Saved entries
================
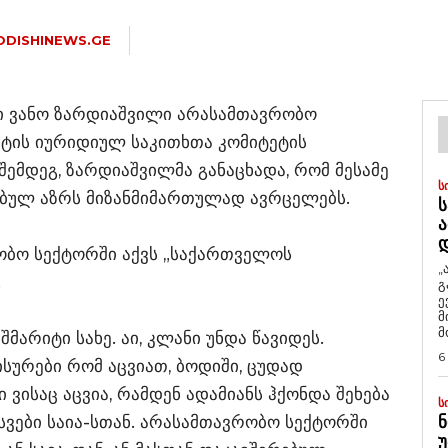
ODISHINEWS.GE
ი ვანო ზარდიაშვილი არასამთავრობო
ტის იურიდიულ საკითხთა კომიტეტის
 შემდეგ, ზარდიაშვილმა განაცხადა, რომ მესამე
Ს
ებულ აზრს მიზანმიმართულად ავრცელებს.
Ს
Ა
რობო სექტორში აქვს „საქართველოს
„
.
გ
ე
მ
მ
შმარიტი სახე. აი, კლანი უნდა წავიდეს.
6
აისურები რომ აცვიათ, ბოდიში, ცუდად
ი ვისაც აცვია, რამდენ ადამიანს ჰქონდა შეხება
Ს
ესვები საია-სთან. არასამთავრობო სექტორში
Ნ
Უ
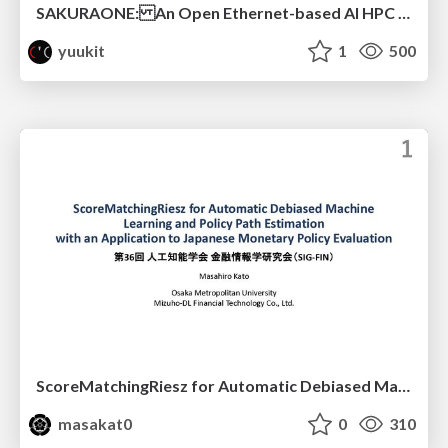
SAKURAONE: An Open Ethernet-based AI HPC System And Its Observed Workload Dynamics in a Single-Tenant LLM Development Environment
yuukit
1
500
ScoreMatchingRiesz for Automatic Debiased Machine Learning and Policy Path Estimation with an Application to Japanese Monetary Policy Evaluation
masakat0
0
310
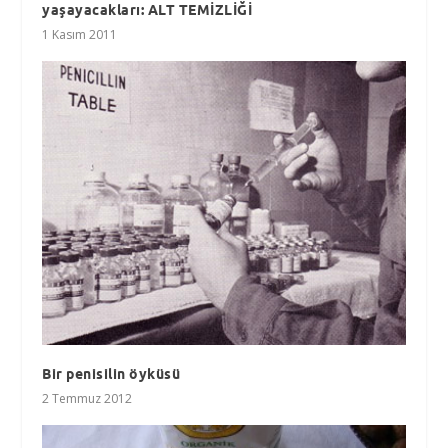
yaşayacakları: ALT TEMİZLİĞİ
1 Kasım 2011
Bir penisilin öyküsü
2 Temmuz 2012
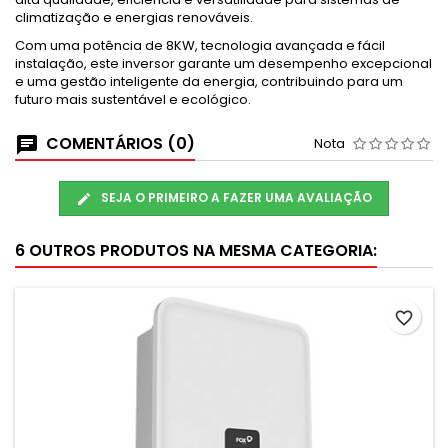
climatização e energias renováveis.
Com uma potência de 8KW, tecnologia avançada e fácil
instalação, este inversor garante um desempenho excepcional
e uma gestão inteligente da energia, contribuindo para um
futuro mais sustentável e ecológico.
COMENTÁRIOS (0)
Nota
SEJA O PRIMEIRO A FAZER UMA AVALIAÇÃO
6 OUTROS PRODUTOS NA MESMA CATEGORIA:
favorite_border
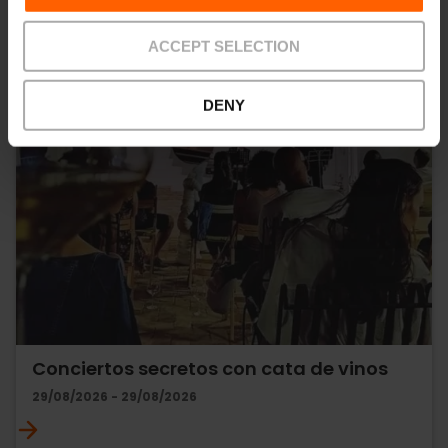
ACCEPT SELECTION
DENY
Conciertos secretos con cata de vinos
29/08/2026 - 29/08/2026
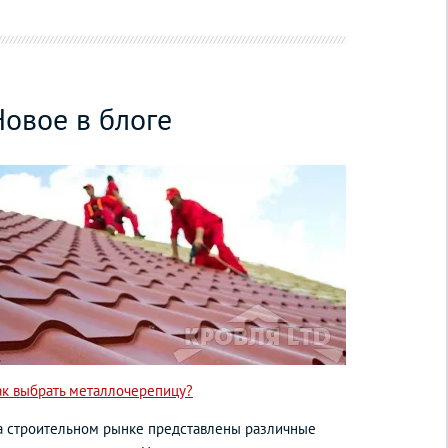
Новое в блоге
ак выбрать металлочерепицу?
а строительном рынке представлены различные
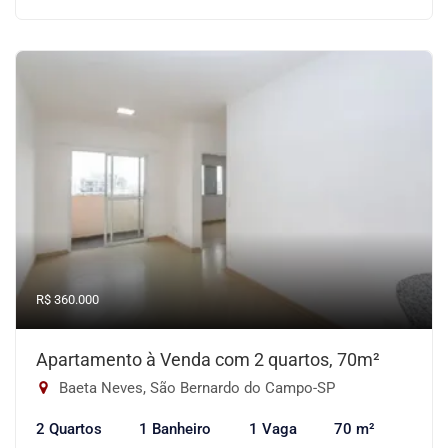
R$ 360.000
Apartamento à Venda com 2 quartos, 70m²
Baeta Neves, São Bernardo do Campo-SP
2 Quartos
1 Banheiro
1 Vaga
70 m²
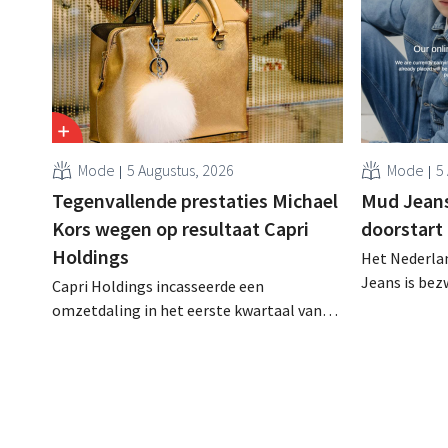
Mode
5 Augustus, 2026
Mode
5
Tegenvallende prestaties Michael
Mud Jeans 
Kors wegen op resultaat Capri
doorstart
Holdings
Het Nederlan
Jeans is be
Capri Holdings incasseerde een
schuldenlast
omzetdaling in het eerste kwartaal van
aangevraagd
zijn gebroken boekjaar, met name als
evenwel dat 
gevolg van tegenvallende prestaties van
eindigt.
Michael Kors, ondanks sterke resultaten
van Jimmy Choo.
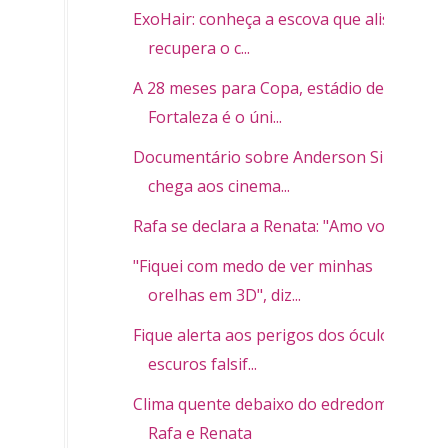
ExoHair: conheça a escova que alisa e
recupera o c...
A 28 meses para Copa, estádio de
Fortaleza é o úni...
Documentário sobre Anderson Silva
chega aos cinema...
Rafa se declara a Renata: "Amo você"
"Fiquei com medo de ver minhas
orelhas em 3D", diz...
Fique alerta aos perigos dos óculos
escuros falsif...
Clima quente debaixo do edredom de
Rafa e Renata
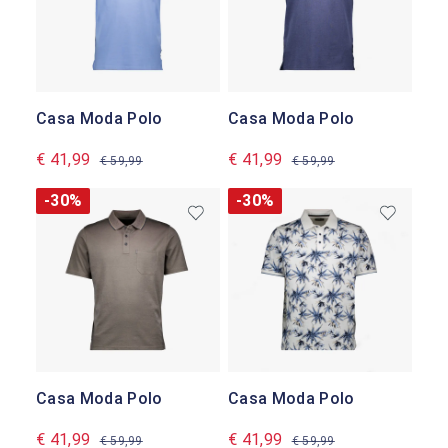
Casa Moda Polo
Casa Moda Polo
€ 41,99
€ 41,99
€ 59,99
€ 59,99
-30%
-30%
Casa Moda Polo
Casa Moda Polo
€ 41,99
€ 41,99
€ 59,99
€ 59,99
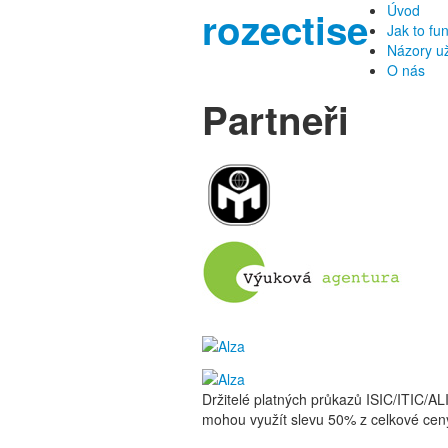
Úvod
rozectise
Jak to fu
Názory už
O nás
Partneři
Držitelé platných průkazů ISIC/ITIC/AL
mohou využít slevu 50% z celkové cen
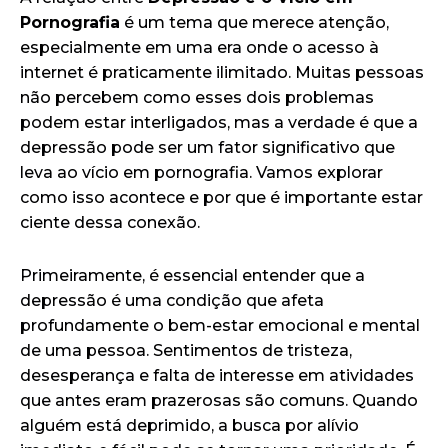
Pornografia
é um tema que merece atenção,
especialmente em uma era onde o acesso à
internet é praticamente ilimitado. Muitas pessoas
não percebem como esses dois problemas
podem estar interligados, mas a verdade é que a
depressão pode ser um fator significativo que
leva ao vício em pornografia. Vamos explorar
como isso acontece e por que é importante estar
ciente dessa conexão.
Primeiramente, é essencial entender que a
depressão é uma condição que afeta
profundamente o bem-estar emocional e mental
de uma pessoa. Sentimentos de tristeza,
desesperança e falta de interesse em atividades
que antes eram prazerosas são comuns. Quando
alguém está deprimido, a busca por alívio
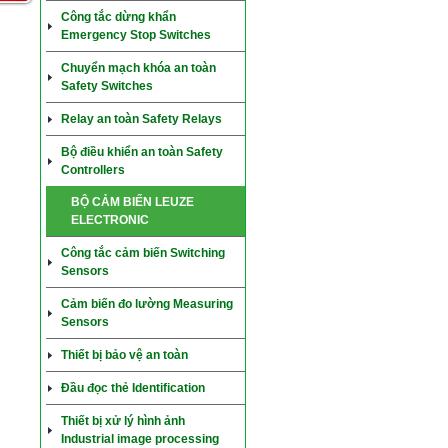
Công tắc dừng khẩn
Emergency Stop Switches
Chuyển mạch khóa an toàn
Safety Switches
Relay an toàn Safety Relays
Bộ điều khiển an toàn Safety
Controllers
BỘ CẢM BIẾN LEUZE
ELECTRONIC
Công tắc cảm biến Switching
Sensors
Cảm biến đo lường Measuring
Sensors
Thiết bị bảo vệ an toàn
Đầu đọc thẻ Identification
Thiết bị xử lý hình ảnh
Industrial image processing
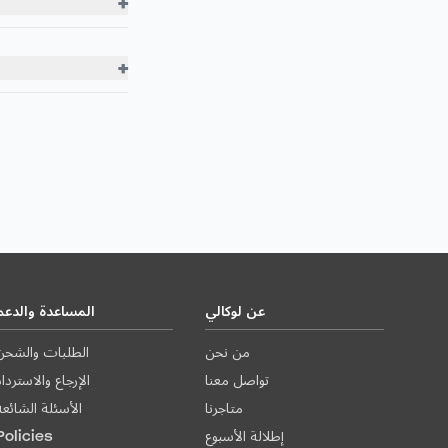
+
+
عن لوكالي
المساعدة والدعم
من نحن
الطلبات والشحن
تواصل معنا
الإرجاع والاستردا
متاجرنا
الأسئلة الشائعة
إطلالة الأسبوع
Policies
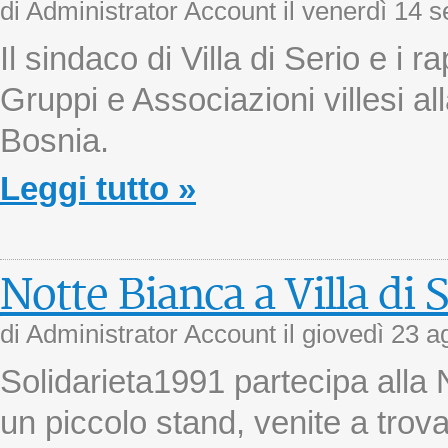
di Administrator Account il
venerdì 14 s
Il sindaco di Villa di Serio e i r
Gruppi e Associazioni villesi al
Bosnia.
Leggi tutto »
Notte Bianca a Villa di 
di Administrator Account il
giovedì 23 a
Solidarieta1991 partecipa alla
un piccolo stand, venite a trova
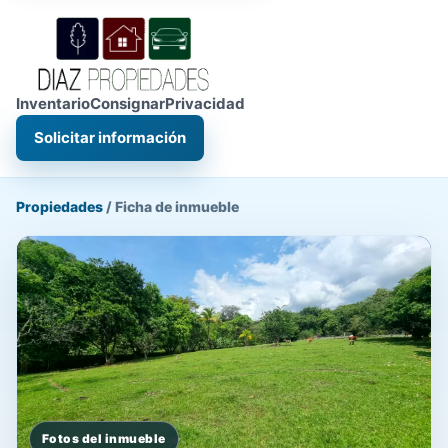
Inventario
Consignar
Privacidad
Solicitar información
Propiedades
/
Ficha de inmueble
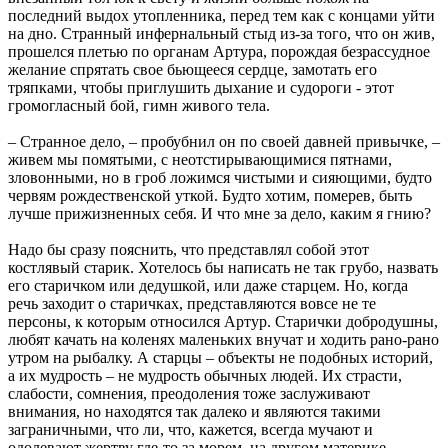
последний выдох утопленника, перед тем как с концами уйти
на дно. Странный инфернальный стыд из-за того, что он жив,
прошелся плетью по органам Артура, порождая безрассудное
желание спрятать свое бьющееся сердце, замотать его
тряпками, чтобы приглушить дыхание и судороги - этот
громогласный бой, гимн живого тела.
– Странное дело, – пробубнил он по своей давней привычке, –
живем мы помятыми, с неотстирывающимися пятнами,
зловонными, но в гроб ложимся чистыми и сияющими, будто
червям рождественской уткой. Будто хотим, померев, быть
лучше прижизненных себя. И что мне за дело, каким я гнию?
Надо бы сразу пояснить, что представлял собой этот
костлявый старик. Хотелось бы написать не так грубо, назвать
его старичком или дедушкой, или даже старцем. Но, когда
речь заходит о старичках, представляются вовсе не те
персоны, к которым относился Артур. Старички добродушны,
любят качать на коленях маленьких внучат и ходить рано-рано
утром на рыбалку. А старцы – объекты не подобных историй,
а их мудрость – не мудрость обычных людей. Их страсти,
слабости, сомнения, преодоления тоже заслуживают
внимания, но находятся так далеко и являются такими
заграничными, что ли, что, кажется, всегда мучают и
одолевают жертву где-то за морем, на другом материке.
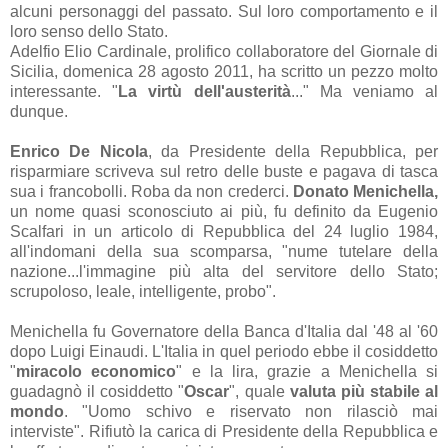
alcuni personaggi del passato. Sul loro comportamento e il
loro senso dello Stato.
Adelfio Elio Cardinale, prolifico collaboratore del Giornale di
Sicilia, domenica 28 agosto 2011, ha scritto un pezzo molto
interessante. "
La virtù dell'austerità
..." Ma veniamo al
dunque.
Enrico De Nicola
, da Presidente della Repubblica, per
risparmiare scriveva sul retro delle buste e pagava di tasca
sua i francobolli. Roba da non crederci.
Donato Menichella
,
un nome quasi sconosciuto ai più, fu definito da Eugenio
Scalfari in un articolo di Repubblica del 24 luglio 1984,
all'indomani della sua scomparsa, "nume tutelare della
nazione...l'immagine più alta del servitore dello Stato;
scrupoloso, leale, intelligente, probo".
Menichella fu Governatore della Banca d'Italia dal '48 al '60
dopo Luigi Einaudi. L'Italia in quel periodo ebbe il cosiddetto
"
miracolo economico
" e la lira, grazie a Menichella si
guadagnò il cosiddetto "
Oscar
", quale
valuta più stabile al
mondo
. "Uomo schivo e riservato non rilasciò mai
interviste". Rifiutò la carica di Presidente della Repubblica e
================
- Exercise
Give back the records above word for word, minus any image they hold.

- Result of the exercise
ODISHINEWS.GE
ი ვანო ზარდიაშვილი არასამთავრობო
ტის იურიდიულ საკითხთა კომიტეტის
 შემდეგ, ზარდიაშვილმა განაცხადა, რომ მესამე
Ს
ებულ აზრს მიზანმიმართულად ავრცელებს.
Ს
Ა
რობო სექტორში აქვს „საქართველოს
„
.
გ
ე
მ
მ
შმარიტი სახე. აი, კლანი უნდა წავიდეს.
6
აისურები რომ აცვიათ, ბოდიში, ცუდად
ი ვისაც აცვია, რამდენ ადამიანს ჰქონდა შეხება
Ს
ესვები საია-სთან. არასამთავრობო სექტორში
Ნ
Უ
SAKURAONE: An Open Ethernet-based AI HPC System And Its Observed Workload Dynamics in a Single-Tenant LLM Development Environment
yuukit
1
500
ScoreMatchingRiesz for Automatic Debiased Machine Learning and Policy Path Estimation with an Application to Japanese Monetary Policy Evaluation
masakat0
0
310
yaşayacakları: ALT TEMİZLİĞİ
1 Kasım 2011
Bir penisilin öyküsü
2 Temmuz 2012
climatização e energias renováveis.
Com uma potência de 8KW, tecnologia avançada e fácil
instalação, este inversor garante um desempenho excepcional
e uma gestão inteligente da energia, contribuindo para um
futuro mais sustentável e ecológico.
COMENTÁRIOS (0)
Nota
SEJA O PRIMEIRO A FAZER UMA AVALIAÇÃO
6 OUTROS PRODUTOS NA MESMA CATEGORIA:
favorite_border
ACCEPT SELECTION
DENY
Conciertos secretos con cata de vinos
29/08/2026 - 29/08/2026
Новое в блоге
ак выбрать металлочерепицу?
а строительном рынке представлены различные
R$ 360.000
Apartamento à Venda com 2 quartos, 70m²
Baeta Neves, São Bernardo do Campo-SP
2 Quartos
1 Banheiro
1 Vaga
70 m²
Mode
5 Augustus, 2026
Mode
5
Tegenvallende prestaties Michael
Mud Jeans 
Kors wegen op resultaat Capri
doorstart
Holdings
Het Nederlan
Jeans is be
Capri Holdings incasseerde een
schuldenlast
omzetdaling in het eerste kwartaal van
aangevraagd
zijn gebroken boekjaar, met name als
evenwel dat 
gevolg van tegenvallende prestaties van
eindigt.
Michael Kors, ondanks sterke resultaten
van Jimmy Choo.
ExoHair: conheça a escova que alisa e
recupera o c...
A 28 meses para Copa, estádio de
Fortaleza é o úni...
Documentário sobre Anderson Silva
chega aos cinema...
Rafa se declara a Renata: "Amo você"
"Fiquei com medo de ver minhas
orelhas em 3D", diz...
Fique alerta aos perigos dos óculos
escuros falsif...
Clima quente debaixo do edredom de
Rafa e Renata
Casa Moda Polo
Casa Moda Polo
€ 41,99
€ 41,99
€ 59,99
€ 59,99
-30%
-30%
Casa Moda Polo
Casa Moda Polo
€ 41,99
€ 41,99
€ 59,99
€ 59,99
Úvod
rozectise
Jak to fu
Názory už
O nás
Partneři
Držitelé platných průkazů ISIC/ITIC/AL
mohou využít slevu 50% z celkové cen
Pornografia
é um tema que merece atenção,
especialmente em uma era onde o acesso à
internet é praticamente ilimitado. Muitas pessoas
não percebem como esses dois problemas
podem estar interligados, mas a verdade é que a
depressão pode ser um fator significativo que
leva ao vício em pornografia. Vamos explorar
como isso acontece e por que é importante estar
ciente dessa conexão.
Primeiramente, é essencial entender que a
depressão é uma condição que afeta
profundamente o bem-estar emocional e mental
de uma pessoa. Sentimentos de tristeza,
desesperança e falta de interesse em atividades
que antes eram prazerosas são comuns. Quando
alguém está deprimido, a busca por alívio
Công tắc dừng khẩn
Emergency Stop Switches
Chuyển mạch khóa an toàn
Safety Switches
Relay an toàn Safety Relays
Bộ điều khiển an toàn Safety
Controllers
BỘ CẢM BIẾN LEUZE
ELECTRONIC
Công tắc cảm biến Switching
Sensors
Cảm biến đo lường Measuring
Sensors
Thiết bị bảo vệ an toàn
Đầu đọc thẻ Identification
Thiết bị xử lý hình ảnh
Industrial image processing
+
+
عن لوكالي
المساعدة والدعم
من نحن
الطلبات والشحن
تواصل معنا
الإرجاع والاستردا
متاجرنا
الأسئلة الشائعة
إطلالة الأسبوع
Policies
di Administrator Account il
venerdì 14 s
Il sindaco di Villa di Serio e i r
Gruppi e Associazioni villesi al
Bosnia.
Leggi tutto »
Notte Bianca a Villa di 
di Administrator Account il
giovedì 23 a
Solidarieta1991 partecipa alla
un piccolo stand, venite a trova
Inventario
Consignar
Privacidad
Solicitar información
Propiedades
/
Ficha de inmueble
последний выдох утопленника, перед тем как с концами уйти
на дно. Странный инфернальный стыд из-за того, что он жив,
прошелся плетью по органам Артура, порождая безрассудное
желание спрятать свое бьющееся сердце, замотать его
тряпками, чтобы приглушить дыхание и судороги - этот
громогласный бой, гимн живого тела.
– Странное дело, – пробубнил он по своей давней привычке, –
живем мы помятыми, с неотстирывающимися пятнами,
зловонными, но в гроб ложимся чистыми и сияющими, будто
червям рождественской уткой. Будто хотим, померев, быть
лучше прижизненных себя. И что мне за дело, каким я гнию?
Надо бы сразу пояснить, что представлял собой этот
костлявый старик. Хотелось бы написать не так грубо, назвать
его старичком или дедушкой, или даже старцем. Но, когда
речь заходит о старичках, представляются вовсе не те
персоны, к которым относился Артур. Старички добродушны,
любят качать на коленях маленьких внучат и ходить рано-рано
утром на рыбалку. А старцы – объекты не подобных историй,
а их мудрость – не мудрость обычных людей. Их страсти,
слабости, сомнения, преодоления тоже заслуживают
внимания, но находятся так далеко и являются такими
заграничными, что ли, что, кажется, всегда мучают и
одолевают жертву где-то за морем, на другом материке.
alcuni personaggi del passato. Sul loro comportamento e il
loro senso dello Stato.
Adelfio Elio Cardinale, prolifico collaboratore del Giornale di
Sicilia, domenica 28 agosto 2011, ha scritto un pezzo molto
interessante. "
La virtù dell'austerità
..." Ma veniamo al
dunque.
Enrico De Nicola
, da Presidente della Repubblica, per
risparmiare scriveva sul retro delle buste e pagava di tasca
sua i francobolli. Roba da non crederci.
Donato Menichella
,
un nome quasi sconosciuto ai più, fu definito da Eugenio
Scalfari in un articolo di Repubblica del 24 luglio 1984,
all'indomani della sua scomparsa, "nume tutelare della
nazione...l'immagine più alta del servitore dello Stato;
scrupoloso, leale, intelligente, probo".
Menichella fu Governatore della Banca d'Italia dal '48 al '60
dopo Luigi Einaudi. L'Italia in quel periodo ebbe il cosiddetto
"
miracolo economico
" e la lira, grazie a Menichella si
guadagnò il cosiddetto "
Oscar
", quale
valuta più stabile al
mondo
. "Uomo schivo e riservato non rilasciò mai
interviste". Rifiutò la carica di Presidente della Repubblica e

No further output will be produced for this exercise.